Perpetua’s case particularly baffles me, as she voluntarily throws herself at the governor, asking to become a martyr. She is not captured nor is she actively pursued. And yet, she chooses to die, very much throwing away her life when she has no need to do so. It is one thing to become a martyr when captured. It is a completely separate matter to do so intentionally without reason save for belief. Should all others commit to the same action, there would be no one left of the belief to follow it and teach it to others (of course, that is highly unlikely, but it still stands). There are better uses for a life aside from voluntary suicide, for that is what it is.


  1. I, too, am baffled by Perpetua’s insistence in voluntarily dying as a means to see “God through Jesus.” She certainly did not have to die at that moment, but it is somewhat admirable that she feels so strongly about her martyrdom. Reading your blog post also had me question what I was willing to die for… Being a Catholic myself, I definitely cannot amount to Perpetua’s devout willingness, though she was a catechumen.
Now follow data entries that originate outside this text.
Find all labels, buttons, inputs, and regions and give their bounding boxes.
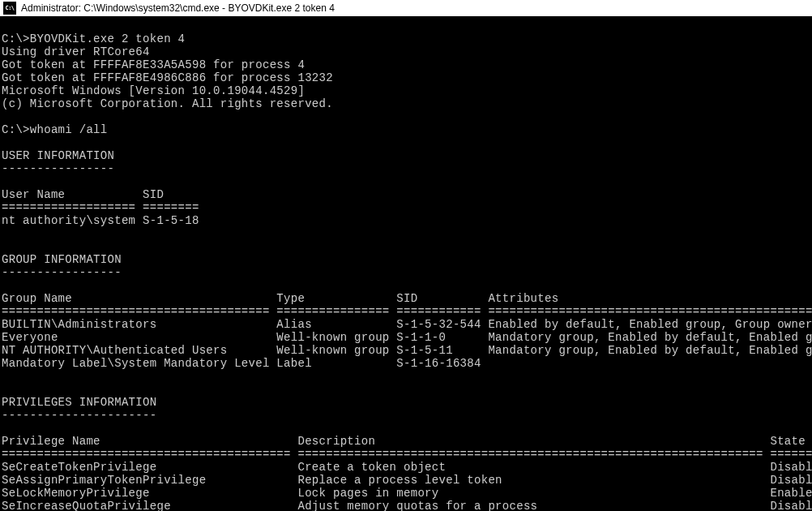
window-title: Administrator: C:\Windows\system32\cmd.e… [21,2,335,14]
cmd-icon [3,2,16,15]
titlebar[interactable]: Administrator: C:\Windows\system32\cmd.e… [0,0,812,16]
terminal-output[interactable]: C:\>BYOVDKit.exe 2 token 4 Using driver … [0,16,812,511]
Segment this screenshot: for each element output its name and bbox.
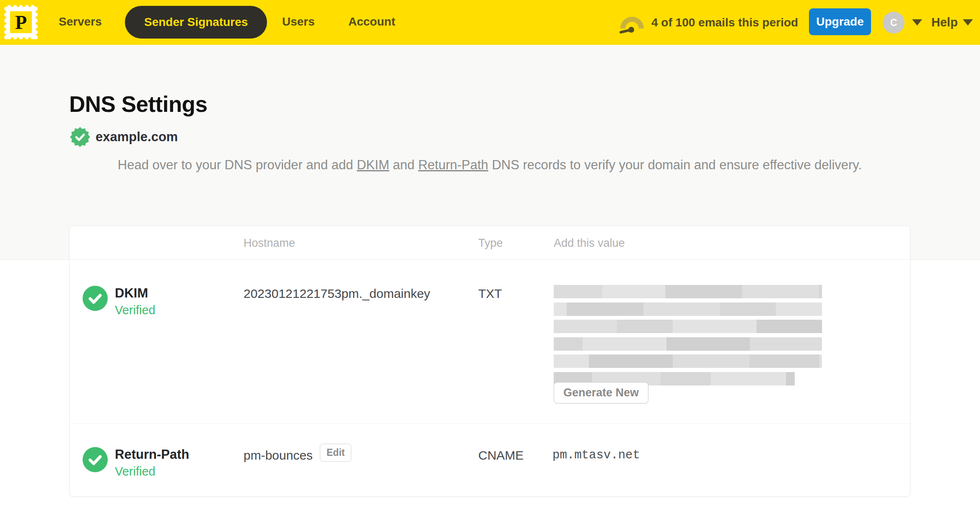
page-description: Head over to your DNS provider and add D…	[69, 155, 910, 175]
redacted-bar	[554, 354, 822, 368]
record-name: Return-Path	[115, 447, 189, 462]
redacted-dns-value	[554, 285, 822, 389]
page-title: DNS Settings	[69, 91, 207, 117]
avatar-chevron-down-icon[interactable]	[912, 19, 922, 26]
column-header-type: Type	[478, 237, 503, 250]
redacted-bar	[554, 303, 822, 316]
gauge-icon	[620, 12, 645, 34]
generate-new-button[interactable]: Generate New	[554, 382, 648, 403]
nav-item-account[interactable]: Account	[348, 15, 395, 28]
verified-seal-icon	[70, 127, 90, 147]
record-hostname: 20230121221753pm._domainkey	[244, 287, 430, 301]
postmark-logo-icon[interactable]: P	[4, 5, 38, 39]
description-text: Head over to your DNS provider and add	[118, 158, 357, 172]
edit-button[interactable]: Edit	[320, 444, 351, 462]
nav-item-servers[interactable]: Servers	[59, 15, 102, 28]
nav-item-sender-signatures[interactable]: Sender Signatures	[125, 6, 267, 39]
table-header: Hostname Type Add this value	[70, 226, 910, 260]
usage-text: 4 of 100 emails this period	[651, 16, 798, 29]
nav-item-users[interactable]: Users	[282, 15, 315, 28]
avatar[interactable]: C	[883, 12, 905, 34]
record-type: TXT	[478, 287, 502, 301]
record-type: CNAME	[478, 448, 524, 463]
status-badge: Verified	[115, 303, 156, 317]
top-nav: P Servers Sender Signatures Users Accoun…	[0, 0, 980, 45]
help-menu[interactable]: Help	[931, 0, 973, 45]
return-path-link[interactable]: Return-Path	[418, 158, 488, 172]
redacted-bar	[554, 337, 822, 351]
verified-check-icon	[83, 286, 108, 311]
domain-line: example.com	[70, 127, 178, 147]
column-header-hostname: Hostname	[244, 237, 295, 250]
redacted-bar	[554, 320, 822, 333]
description-text: and	[389, 158, 418, 172]
dns-records-card: Hostname Type Add this value DKIM Verifi…	[69, 225, 910, 497]
dkim-link[interactable]: DKIM	[357, 158, 389, 172]
logo-letter: P	[15, 12, 27, 33]
help-label: Help	[931, 16, 958, 29]
row-divider	[70, 424, 910, 424]
upgrade-button[interactable]: Upgrade	[809, 8, 871, 35]
redacted-bar	[554, 285, 822, 298]
record-value: pm.mtasv.net	[552, 448, 640, 462]
usage-meter: 4 of 100 emails this period	[620, 0, 798, 45]
status-badge: Verified	[115, 465, 156, 478]
domain-name: example.com	[96, 129, 178, 145]
record-hostname: pm-bounces	[244, 448, 313, 463]
record-name: DKIM	[115, 286, 148, 301]
verified-check-icon	[83, 447, 108, 472]
column-header-value: Add this value	[554, 237, 625, 250]
help-chevron-down-icon	[963, 19, 973, 26]
description-text: DNS records to verify your domain and en…	[488, 158, 862, 172]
  2. I think you bring up an interesting point, that is, that many people would not be willing to die for their beliefs (especially when they don’t have to, like Perpetua). Also, when you take into account that, during this time, Rome fully supported paganism as its official religion, it seems that both Perpetua and Felicitas not only rejected paganism, but also Rome itself. I think this brings a whole new light to Perpetua and Felicitas’s case of martyrdom, as they completely turned their backs on their city-state. It’s intriguing, I think, that they would do such a thing, and, going back to your main point, are one’s beliefs worth it? It’s an interesting question for sure, and I’m not sure what the right answer is, as I don’t really think I have any strong beliefs that I would be willing to die for. All in all, your post is really interesting, and I think it raises some good questions.

  3. I believe you bring up an interesting point: Martyrdom. In other words, what are people willing to die for? As noted, martyrdom is done as an act of faith and devotion. However, as time goes on I feel as if the meaning behind this term has lost its value and meaning. Perpetua’s decided to die to become closer to her God. This, to a degree, was seen as a way of showing one’s devotion to their God during this time. Is society willing to become martyrs for their religion or beliefs in modern day society?

  4. Your post brought up multiple interesting points and I liked it a lot! You really went in depth about martyrs, and the phrase “voluntary suicide” caught my attention. I liked the perspective that you took and how your words revealed more about the text. Though a martyr perishes professing their faith, he, she, or they cause pain to the people close to them. This is evident when Perpetua doesn’t listen to her father’s pleas.